In the study three measurements, two angular (N-S-Ar and S-Ar-Go) and one linear measurement (S-Ar) were used as parameters to determine condylar position in Class I, Class II and Class III malocclusion patterns using lateral cephalograms. N-S-Ar (saddle angle) which is also known as the cranial base flexure angle helps determine the changes in the cranial base angulations. Posterior cranial base (S-Ar) was used to determine the distance of the condyle from the S. In both cases Ar (articular) was used as the posterior limit instead of the Ba (basion) point as it marks the intersection of the condyle and the posterior cranial base. There always has been disagreement whether the posterior base should be measured from Ba or Ar. Bjork[5] and Hopkin[10] have both advocated the use of Ar, rather than basion, because of its ease of identification. Varjanne and Koski[25] have discouraged the use of Ar because of its remoteness from the cranial base and suggested basion as the more appropriate choice. Similarly, Kerr and Adams[24] used basion to measure the cranial base angle. Bhatia and Leighton[26] who have published figures for N-S-Ba and N-S-Art angles as well as the S-Ba and S-Ar distances found the growth patterns as described by use of basion or Ar to be similar. Seward[27] has also explained the use of Ar point over basion point as a parameter for determining condylar position. Point Ar is displaced backward and downward during growth and it is affected by the direction of condylar growth and of mandibular rotation (Björk;[28] Popovich and Thompson,[29] Björk and Skieller).[30]

No significant difference was seen in any of the three cephalometric variables in all the three classes (Cl I, Cl II and Cl III) of sagittal malrelations. It should be noted that the temporo-mandibular joint is positioned at the lateral edges of the cranial base and is, in fact, considerably separated spatially from the midsagittal plane on which cephalometric analyses are based. It is likely, therefore, that changes in the cranial base angle may not be directly translated to the mandibular articulation (Dhopatkar et al.).[23] The correlation analysis revealed a negative relationship between the N-S-Ar and S-Ar-Go angles in all the three classes.

Along with the parameters analyzed in the study it is important for us to consider other factors such as role of soft tissue a causative influence in development of different malocclusion patterns, Solow and Kreiborg[31] stated that factors inducing cranial extension, impairment of nasal airflow influence craniofacial development. DAttilio et al.[32] proved a statistically significant correlation with mandibular position and length, overjet, and the mandibular plane angle to the cervical curvature. Festa et al.[33] showed a significant correlation between distal jaw position, sagittal mandibular length, and increased cervical lordosis.

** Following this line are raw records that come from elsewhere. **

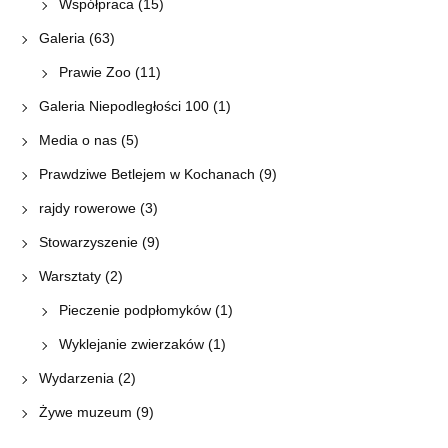
Współpraca
(15)
Galeria
(63)
Prawie Zoo
(11)
Galeria Niepodległości 100
(1)
Media o nas
(5)
Prawdziwe Betlejem w Kochanach
(9)
rajdy rowerowe
(3)
Stowarzyszenie
(9)
Warsztaty
(2)
Pieczenie podpłomyków
(1)
Wyklejanie zwierzaków
(1)
Wydarzenia
(2)
Żywe muzeum
(9)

Hence, it can be concluded that the condylar position did not significantly change in different antero-posterior jaw malrelations and to further confirm the finding studies with larger number of subjects and better imaging techniques could be advocated.

CONCLUSION

  1. There is no significant difference in condylar position in different skeletal malocclusion patterns.

  2. N-S-Ar and S-Ar-Go angles have shown a significant negative correlation in all the three classes.